Semantic-aware sampling for robust multi-model fitting

Robust multi-model fitting is the task of finding a series models that best fit a set of data corrupted by noise and outliers. This is an ubiquitous problem in Computer Vision where organizing unstructured visual data points in high level geometric structures is a necessary and basic step to derive better descriptions and understanding of a scene. The sampling phase is a crucial step in robust multi-model fitting, therefore, in this work, we present a novel sampling strategy, termed semantic-aware sampling. In Computer Vision, visual data comes from pictures or frames of a video sequence, but state-of-the-art robust estimators are agnostic about the visual semantics of the points, they just treat visual data as geometric locations in an abstract space. On the contrary, we exploit the information that input points have been extracted from one or multiple pictures. This enhancement of the sampling process improves the performance of robust estimators while reducing the number of required iterations. We propose to analyse the images by combining two approaches: a hand- crafted approach, where we extract a set of corresponding points, and a data-driven approach, where we obtain a probability map, termed semantics, that guides the sampling toward promising regions containing foreground objects rather than background. Experiments show that this simple yet powerful approach significantly reduces the error of state-of-the-art robust estimators, thus improving model estimation.

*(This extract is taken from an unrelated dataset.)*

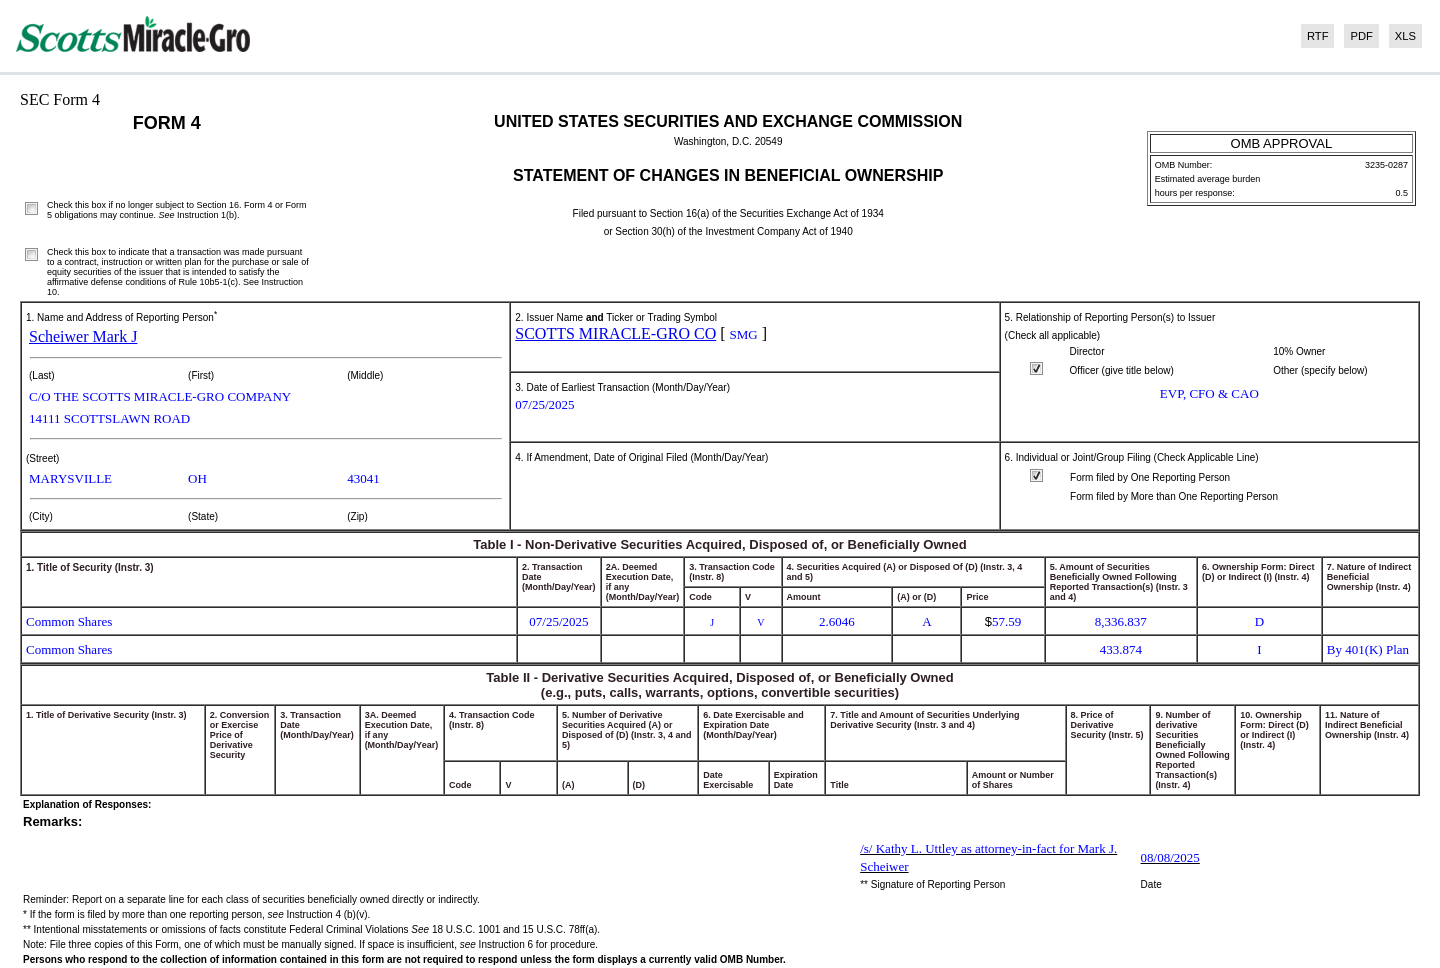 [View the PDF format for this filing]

Il robust multi-model fitting consiste nel trovare i modelli che meglio descrivono un insieme di punti corrotti da rumore e valori anomali. Questo è un problema onnipresente nella Computer Vision in cui organizzare i punti di un’immagine secondo strutture geometriche di alto livello è un passaggio fondamentale per descrivere e comprendere meglio l’immagine. La fase di campionamento è un passaggio fondamentale nella stima robusta dei modelli, per tale motivo, in questo elaborato, viene presentata una nuova strategia di campionamento, denominata semantic-aware sampling. In Computer Vision, i dati visuali provengono da immagini o frame di un video, ma gli stimatori robusti presenti nello stato dell’arte sono agnostici rispetto alla semantica dei punti, considerano solo la loro posizione su uno spazio astratto. Al contrario, il semantic-aware sampling sfrutta l’informazione che i punti sono stati estratti da una o più immagini. Migliorare il campionamento accresce le prestazioni degli stimatori robusti e riduce il numero di iterazioni richieste. Si propone di analizzare le immagini combinando due approcci: un approccio hand-crafted, in cui viene estratto un insieme di corrispondenze tra i punti delle immagini, e un approccio data-driven, in cui si ottiene una mappa di probabilità, denominata semantica, che guida il campionamento verso regioni promettenti che contengano gli oggetti di interesse piuttosto che lo sfondo. Gli esperimenti dimostrano che questo semplice ma potente metodo riduce significativamente l’errore degli stimatori presenti nello stato dell’arte migliorando così la stima dei modelli.